Dove Soothes Our Fragile Egos - Unless We Are in China
We women are awful to ourselves. A man sees an attractive woman walk by and instinctively thinks about sex. A woman sees another woman walk by and she automatically compares herself to the other, often in a negative way -- who is prettier, slimmer, has nicer hair, has better fashion sense? We can usually find something "wrong" with the other woman to make ourselves feel better -- she has a little roll of skin hanging over the top of her low-cut pants, her teeth are crooked, her roots are showing. This negative self-comparison is especially true when looking at pictures of celebrities or models, but it's harder to find the compensating imperfections in the professional photos (that's why the National Enquirer and other checkout line tabloids are so popular - they show you what the celebs look like when they are being "real people" without makeup and airbrushes). And this is why I'm fascinated by the latest entry in the Dove Campaign for Real Beauty, a short time-lapse film that shows the transformation of a somewhat plain everywoman to a gorgeous billboard model through makeup and Photoshop. I've watched it several times and find it reassuring to be reminded that the manufactured images of perfect beauty that surround us are not real -- we cannot and should not compare ourselves to those pictures.

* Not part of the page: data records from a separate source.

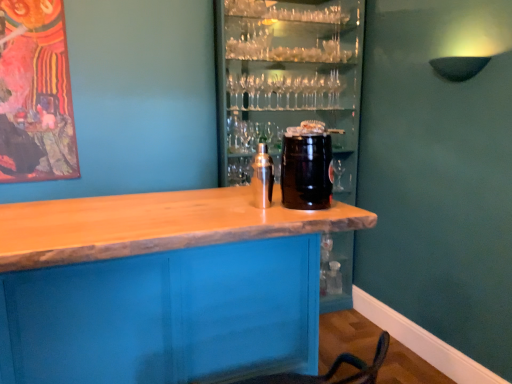 Identify the location of empty space that is to the right of satin silver shaker at center, the first beverage in the left-to-right sequence. (315, 208). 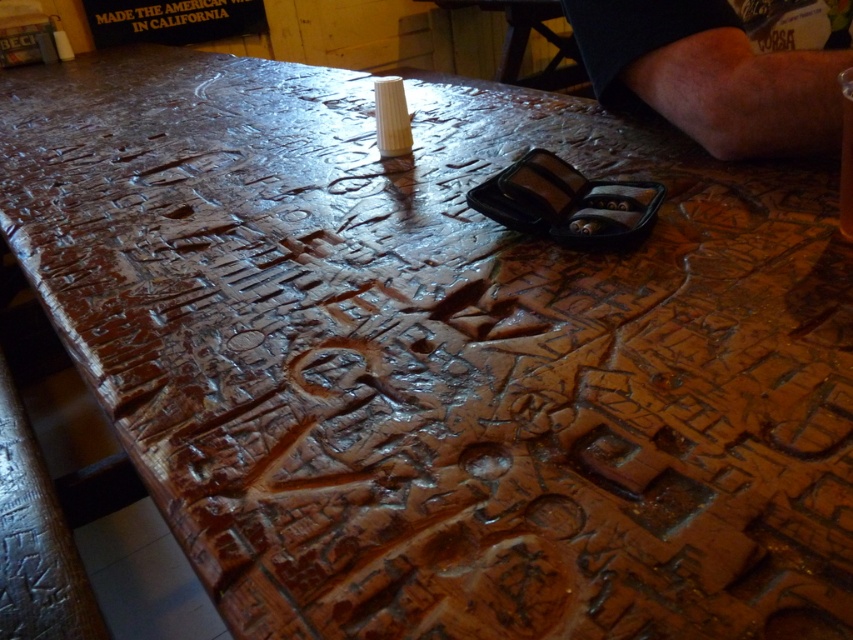 Is black plastic text at upper center bigger than translucent glass beer at upper center?

Answer: Yes, black plastic text at upper center is bigger than translucent glass beer at upper center.

Who is shorter, black plastic text at upper center or translucent glass beer at upper center?

translucent glass beer at upper center

At what (x,y) coordinates should I click in order to perform the action: click on black plastic text at upper center. Please return your answer as a coordinate pair (x, y). The width and height of the screenshot is (853, 640). Looking at the image, I should click on [175, 17].

Is dark skin at upper right to the left of translucent glass beer at upper center from the viewer's perspective?

In fact, dark skin at upper right is to the right of translucent glass beer at upper center.

Is dark skin at upper right positioned in front of translucent glass beer at upper center?

No, dark skin at upper right is further to the viewer.

The image size is (853, 640). Describe the element at coordinates (711, 76) in the screenshot. I see `dark skin at upper right` at that location.

You are a GUI agent. You are given a task and a screenshot of the screen. Output one action in this format:
    pyautogui.click(x=<x>, y=<y>)
    Task: Click on the dark skin at upper right
    Image resolution: width=853 pixels, height=640 pixels.
    Given the screenshot: What is the action you would take?
    pyautogui.click(x=711, y=76)

Who is taller, dark skin at upper right or black plastic text at upper center?

With more height is black plastic text at upper center.

Is dark skin at upper right further to the viewer compared to black plastic text at upper center?

No, dark skin at upper right is in front of black plastic text at upper center.

Which is in front, point (809, 122) or point (260, 29)?

Positioned in front is point (809, 122).

I want to click on dark skin at upper right, so click(711, 76). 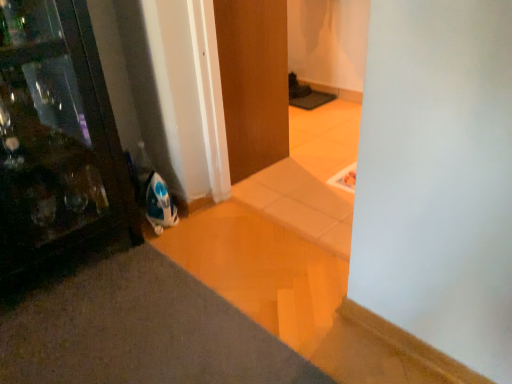 What is the approximate width of wooden door at center?

The width of wooden door at center is 17.87 inches.

The height and width of the screenshot is (384, 512). What do you see at coordinates (253, 82) in the screenshot?
I see `wooden door at center` at bounding box center [253, 82].

Image resolution: width=512 pixels, height=384 pixels. In order to click on wooden door at center in this screenshot , I will do `click(253, 82)`.

What is the approximate height of wooden door at center?

wooden door at center is 87.41 centimeters tall.

Find the location of a particular element. This screenshot has height=384, width=512. wooden door at center is located at coordinates (253, 82). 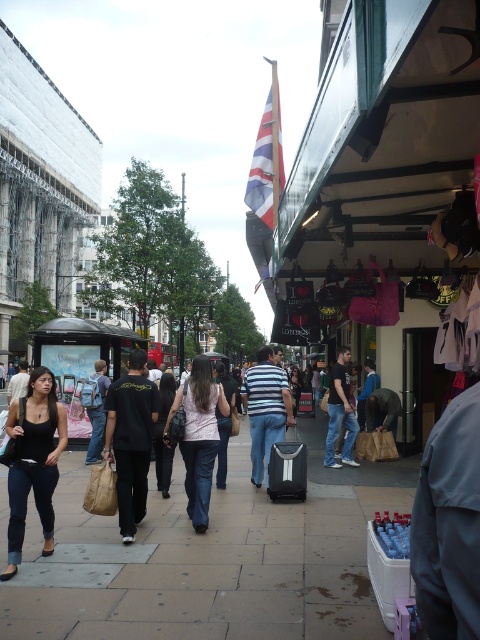 Question: Which point is farther to the camera?

Choices:
 (A) (343, 396)
 (B) (288, 461)
 (C) (27, 449)

Answer: (A)

Question: Where is smooth concrete sidewalk at center located in relation to black fabric suitcase at center in the image?

Choices:
 (A) above
 (B) below

Answer: (B)

Question: Is striped cotton shirt at center further to the viewer compared to black backpack at center?

Choices:
 (A) no
 (B) yes

Answer: (A)

Question: Can you confirm if black fabric suitcase at center is smaller than denim pants at center?

Choices:
 (A) no
 (B) yes

Answer: (B)

Question: Which point is closer to the camera?

Choices:
 (A) (113, 397)
 (B) (227, 410)
 (C) (61, 422)
 (D) (252, 397)

Answer: (C)

Question: Which object is closer to the camera taking this photo?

And beauty is such a cultural construct. The Dove campaign in China is quite different than in the US. Compare the women on this billboard in Shanghai (as photographed by Brian Sack of the humor site the Banterist, whose series of China travelogue posts was gut-bustingly funny and worth checking out)...
...with the American version:
Notice anything different about the Chinese "real women with real curves"? Chinese women must have a very different perception of what is beautiful and what is unattractive, assuming the campaign was coming from the same angle as the American one. But the Chinese campaign is enough to make even slim American women feel inadequate all over again.